Sunday, May 10, 2015

Channel experiments infrastructure

Alex, Philip, Tanner, and I are in Iceland trying to get this summer's channel experiments started. This summer we plan on looking at how temperature and nitrogen, an important fertilizer of algal growth, influences biofilm development, composition, and ecosystem process. We've run into some expected, but frustrating problems we are trying to surmount. This winter, South Eastern Iceland received a lot more snow than normal. Both of the regular access routes (down the well road & up the river) are not accessible to normal trucks due to large snow drifts. Here's the drift blocking our access to the river:
It doesn't look like much, but you need a special super jeep with a high clearance and 38-inch wide tires to get through those drifts. Each day we have been walking 2.5 - 3 miles up the river.

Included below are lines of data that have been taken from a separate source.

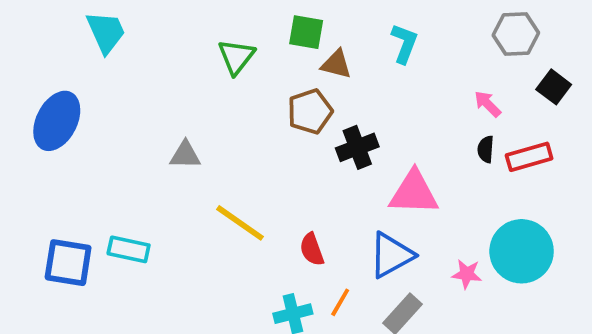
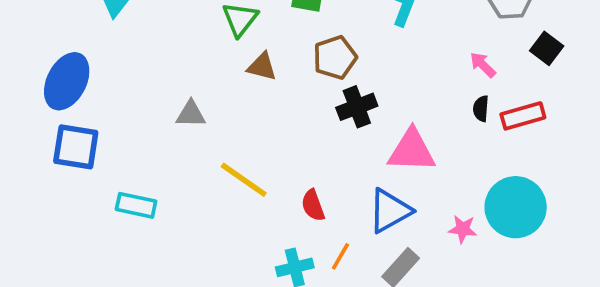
brown triangle: (336, 64) -> (262, 67), moved
brown pentagon: (310, 111) -> (335, 58), moved
blue square: (68, 263) -> (76, 147), moved

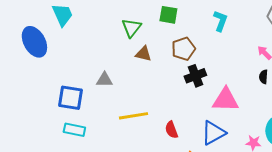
blue ellipse: (67, 81) -> (34, 42), moved, turned -56
blue square: (76, 147) -> (70, 98), moved
yellow line: (244, 180) -> (133, 116), turned -44

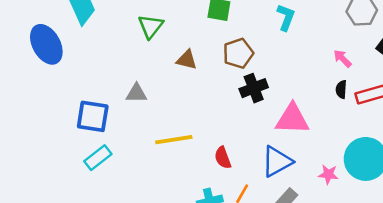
green triangle: (131, 28) -> (151, 26), moved
cyan rectangle: (74, 130) -> (98, 158), turned -50

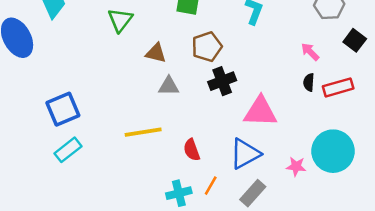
gray triangle: (136, 93) -> (169, 86), moved
blue square: (93, 116) -> (63, 109), turned -32

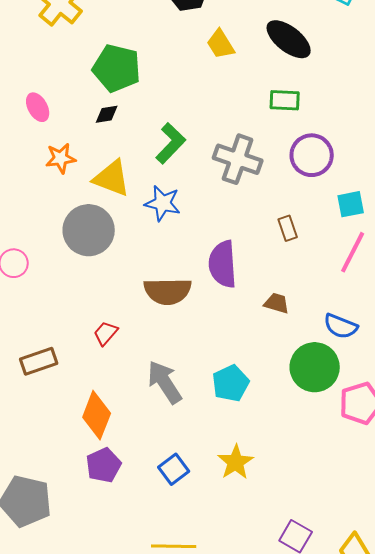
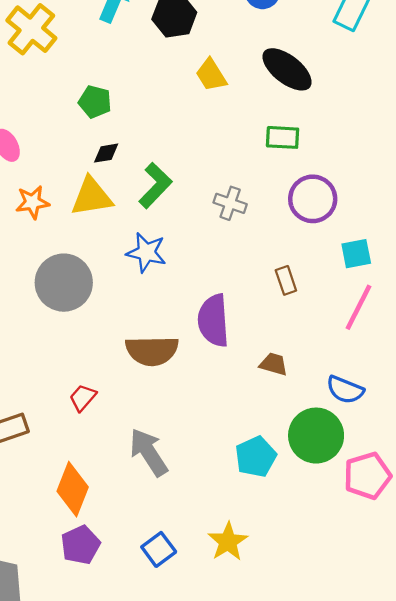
green pentagon: (117, 68) -> (95, 102), size x0.6
black diamond: (107, 114) -> (106, 153), moved
gray cross: (238, 159) -> (230, 203), size x0.6
yellow triangle: (112, 178) -> (92, 197), moved, turned -30
cyan pentagon: (231, 383) -> (256, 457), moved

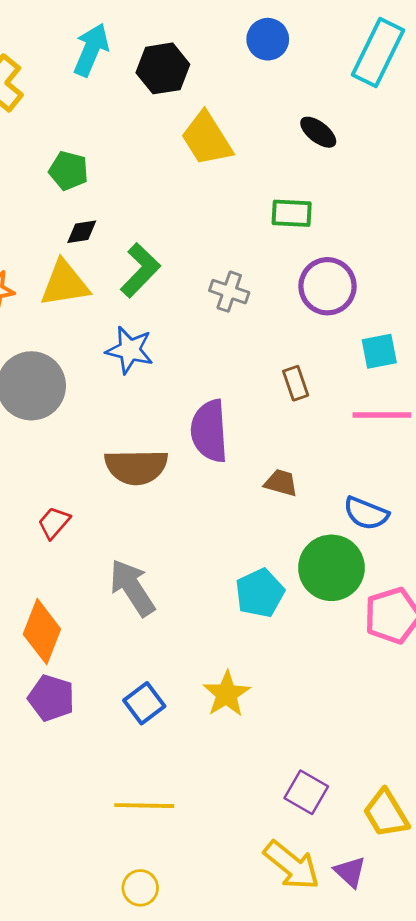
black ellipse: (287, 69) -> (318, 132), moved, size x0.6
yellow trapezoid: (211, 75) -> (207, 139), size x1.4
pink line: (358, 307) -> (382, 415), turned 63
purple pentagon: (81, 545) -> (51, 698), turned -30

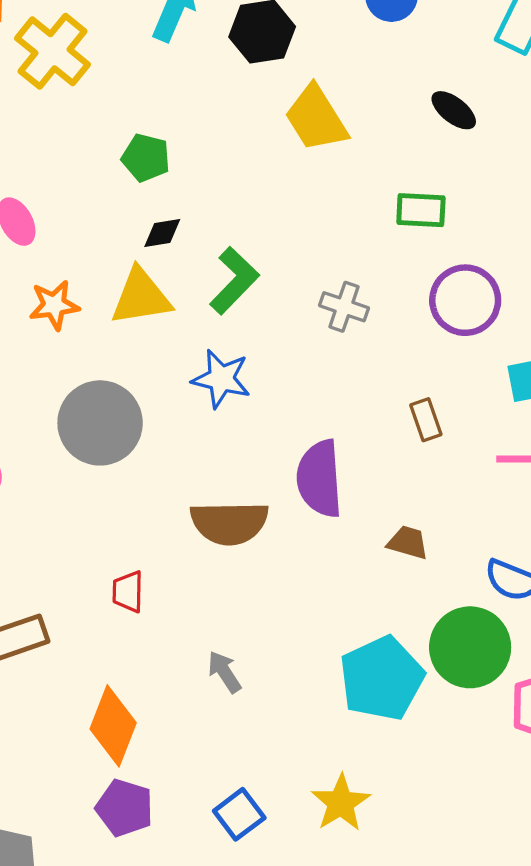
red trapezoid: (54, 523) -> (128, 592), turned -40
gray arrow: (132, 588) -> (224, 672), size x0.6
cyan pentagon: (260, 593) -> (382, 678), size x1.4

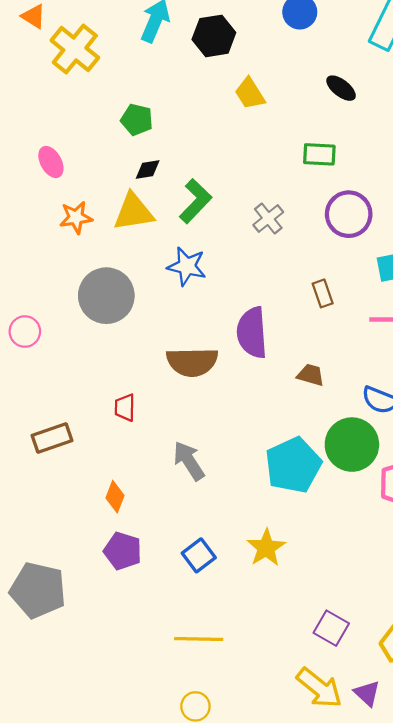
yellow trapezoid: (316, 118) -> (250, 94), size x0.7
gray cross: (344, 307) -> (268, 219), turned 32
gray arrow: (224, 672) -> (189, 461), size x1.4
orange diamond: (113, 726) -> (115, 497), size x0.6

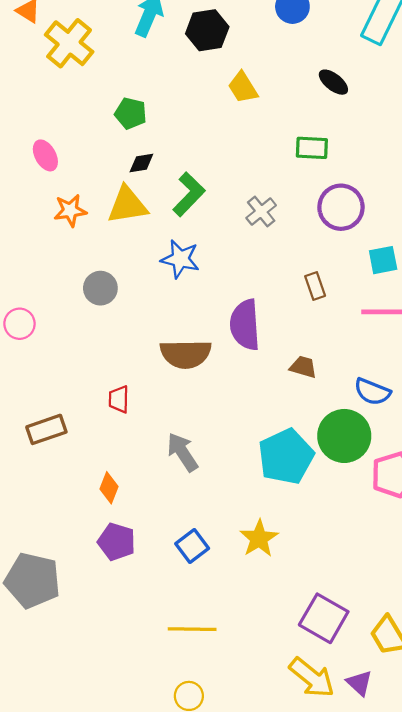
gray circle: (106, 296) -> (100, 288), size x0.6
purple square: (331, 628) -> (324, 618), size x1.4

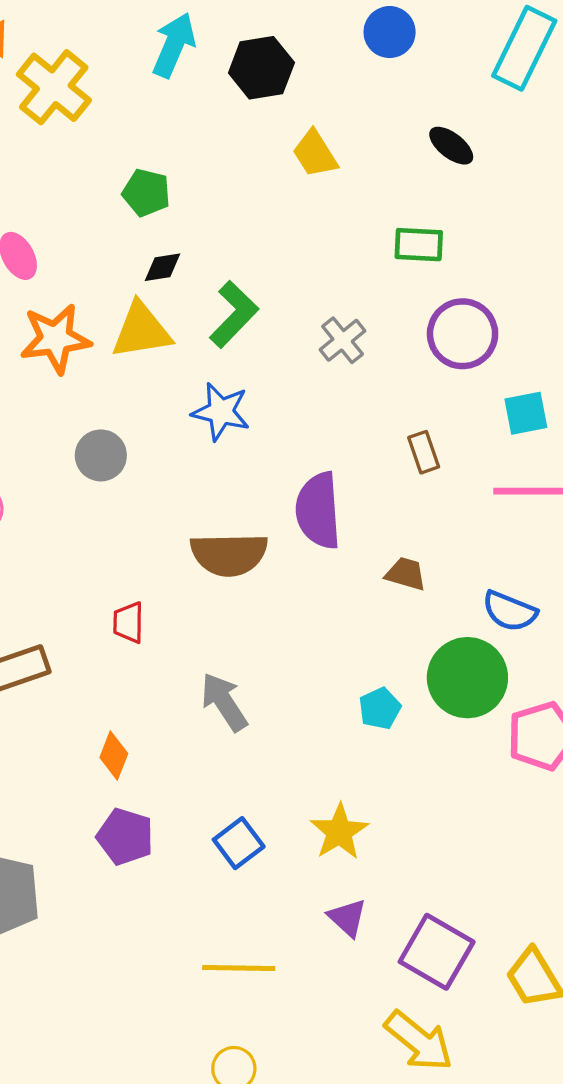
orange star: (70, 210) -> (55, 339), size x1.4
cyan pentagon: (286, 456) -> (380, 708), size x0.5
purple triangle: (359, 683) -> (347, 918), moved

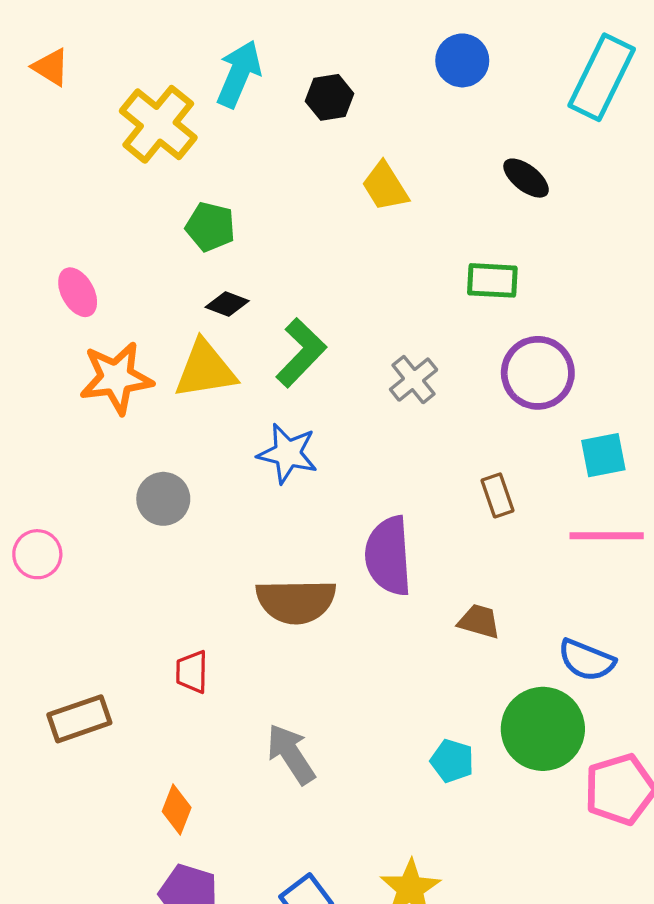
black hexagon: (261, 68) -> (330, 97), size x0.7
yellow cross: (54, 87) -> (158, 124), moved
black diamond: (162, 267) -> (227, 304), turned 30
cyan pentagon: (380, 708) -> (452, 761), turned -30

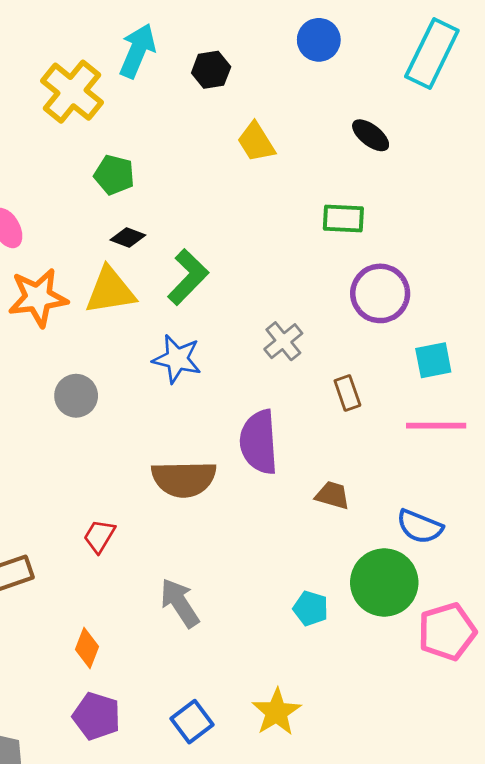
gray cross: (414, 380) -> (283, 341), moved
red trapezoid: (192, 672) -> (99, 536), turned 30

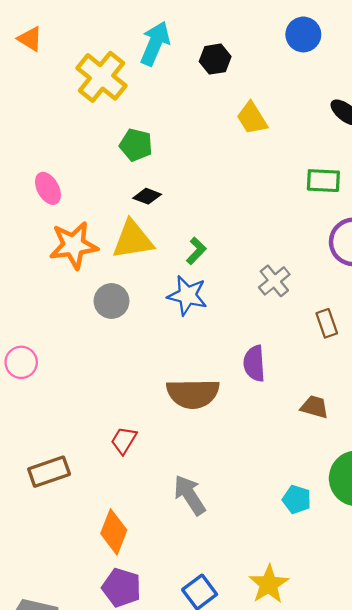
green L-shape: (188, 277) -> (196, 251), moved, size x0.6
gray circle: (76, 396) -> (112, 301), moved
purple semicircle: (259, 442) -> (254, 363), size x0.7
orange diamond: (87, 648) -> (114, 532), size x1.4

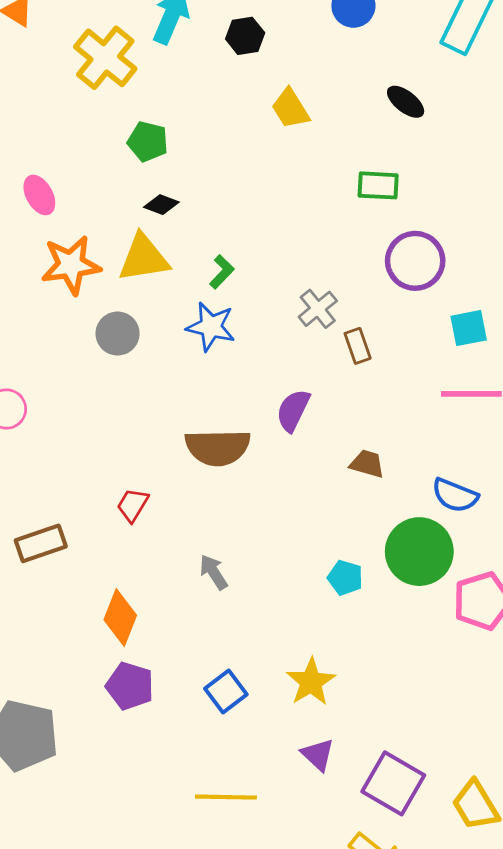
brown rectangle: (327, 323) -> (358, 346), moved
purple semicircle: (254, 363) -> (293, 410), turned 30
gray arrow: (190, 495) -> (214, 572), size x0.7

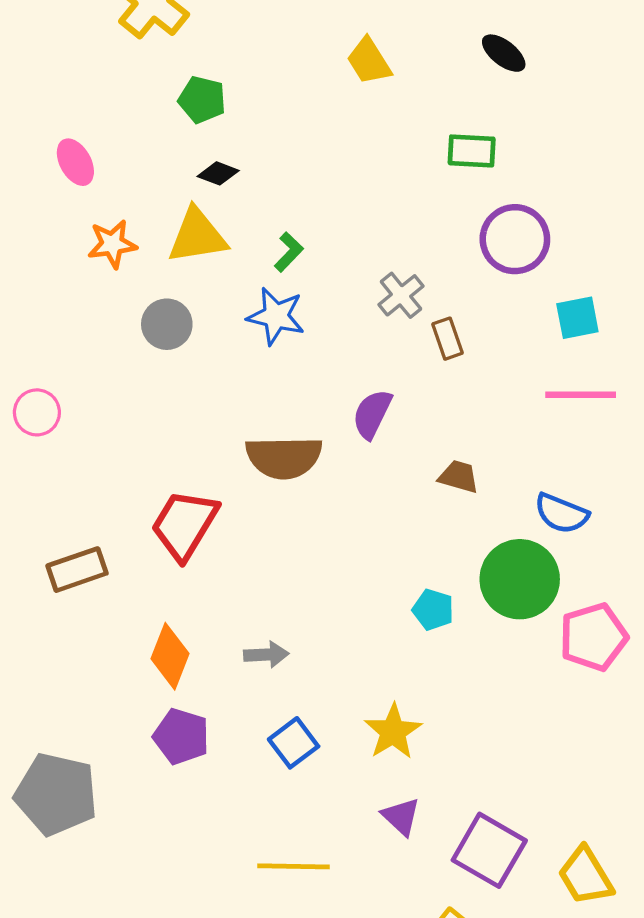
orange star: (71, 265) -> (112, 244), size x0.7
red trapezoid: (133, 505) -> (184, 525), size x1.8
gray arrow: (214, 572) -> (266, 655), moved, turned 120

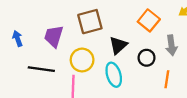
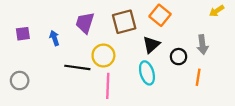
orange square: (149, 20) -> (160, 15), moved
purple trapezoid: (54, 36) -> (85, 23), moved
yellow circle: (82, 60) -> (103, 55), moved

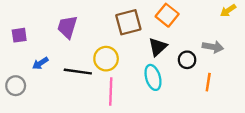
purple trapezoid: (85, 23) -> (67, 27), moved
blue arrow: (54, 38) -> (40, 63), moved, turned -104
gray arrow: (202, 45) -> (213, 47), turned -72

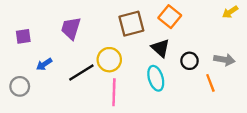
black triangle: (158, 47) -> (160, 48), turned -36
gray arrow: (213, 47) -> (224, 60), moved
black line: (78, 72) -> (81, 72), turned -40
orange line: (208, 82) -> (210, 83), turned -30

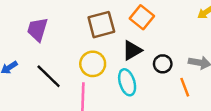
black triangle: (160, 48) -> (132, 50), turned 48
yellow circle: (109, 60) -> (93, 64), moved
black line: (81, 72) -> (49, 76), turned 76

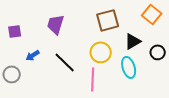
orange square: (142, 17) -> (152, 14), moved

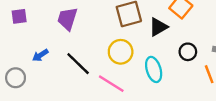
purple square: (15, 31) -> (19, 16), moved
black triangle: (133, 41) -> (158, 27), moved
pink line: (93, 79) -> (111, 84), turned -60

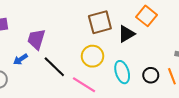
purple trapezoid: (67, 19) -> (36, 39), moved
black circle: (188, 52) -> (151, 75), moved

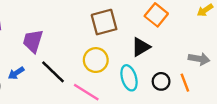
black triangle: (126, 34) -> (141, 47), moved
blue arrow: (20, 59) -> (16, 73), moved

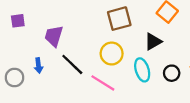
blue arrow: (16, 73) -> (38, 66), turned -64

When we arrived at our site for the channel experiments on Tuesday, we discovered that one of our hot pots that we used to create the temperature treatments was now cold. Water is piped down from a source stream to 2 heat exchangers in a warm pond (~ 25˚C), then water from one of those heat exchangers is directed to another heat exchanger in a hot pot (~ 60˚C). We mix the water coming out of these three heat exchangers and from the source stream to create our 5 temperature treatments.
Our 60˚C hot pot has gone cold; so, we can't have temperature treatments above ~20˚C. We've been working frantically to try and find a similarly hot pot or restore our old hot pot. We've tried enclosing some hot spots in the main pond with retaining walls, but that hasn't resulted in a lot of extra heat.
We've also tried diverting the snow melt. Not the most high tech solution, I know. Tomorrow, we'll know how well that worked.
Our other problems is that our source stream is completely covered in meters of snow. Its buried in that valley. I swear.
Tanner and I have been solving that problem the old fashion way: with shovels.
We hope to start hauling the channel components out to the site on Monday and Tuesday.